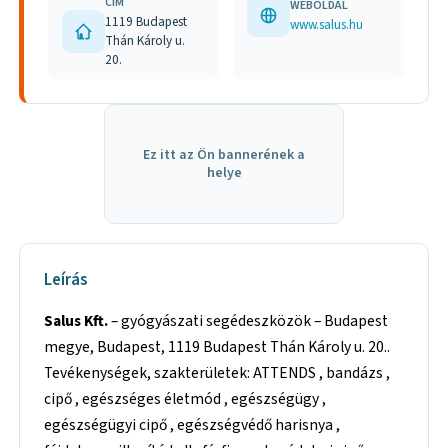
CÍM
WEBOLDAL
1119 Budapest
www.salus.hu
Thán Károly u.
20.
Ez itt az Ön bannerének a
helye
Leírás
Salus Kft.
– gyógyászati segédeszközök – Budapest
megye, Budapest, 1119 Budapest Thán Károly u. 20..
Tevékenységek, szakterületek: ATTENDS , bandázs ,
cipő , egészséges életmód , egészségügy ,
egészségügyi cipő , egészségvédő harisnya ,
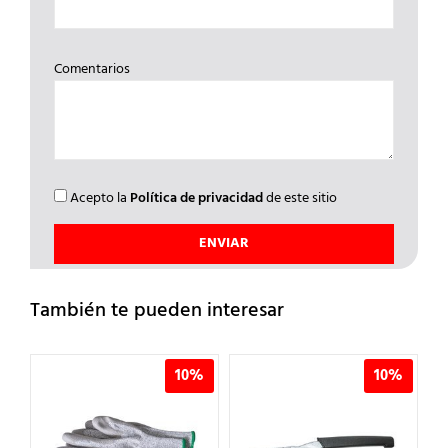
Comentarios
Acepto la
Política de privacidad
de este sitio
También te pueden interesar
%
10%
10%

--

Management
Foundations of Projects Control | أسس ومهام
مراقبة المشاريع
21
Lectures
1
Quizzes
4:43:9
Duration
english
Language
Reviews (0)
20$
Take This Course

--

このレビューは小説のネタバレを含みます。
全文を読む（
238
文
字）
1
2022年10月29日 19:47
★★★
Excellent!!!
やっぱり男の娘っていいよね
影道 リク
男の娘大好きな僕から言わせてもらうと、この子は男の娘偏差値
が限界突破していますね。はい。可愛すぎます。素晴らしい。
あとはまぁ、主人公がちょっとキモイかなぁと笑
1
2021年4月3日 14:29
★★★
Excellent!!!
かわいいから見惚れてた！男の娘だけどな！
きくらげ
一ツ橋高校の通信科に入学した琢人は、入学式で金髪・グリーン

Task goal: Within the listing above, the range opens at the line with "Foundations of Projects Control | أسس ومهام" and closes at the line with "Take This Course". Reproduce exactly the lines of that range, including both ends.

Written answer:
Foundations of Projects Control | أسس ومهام
مراقبة المشاريع
21
Lectures
1
Quizzes
4:43:9
Duration
english
Language
Reviews (0)
20$
Take This Course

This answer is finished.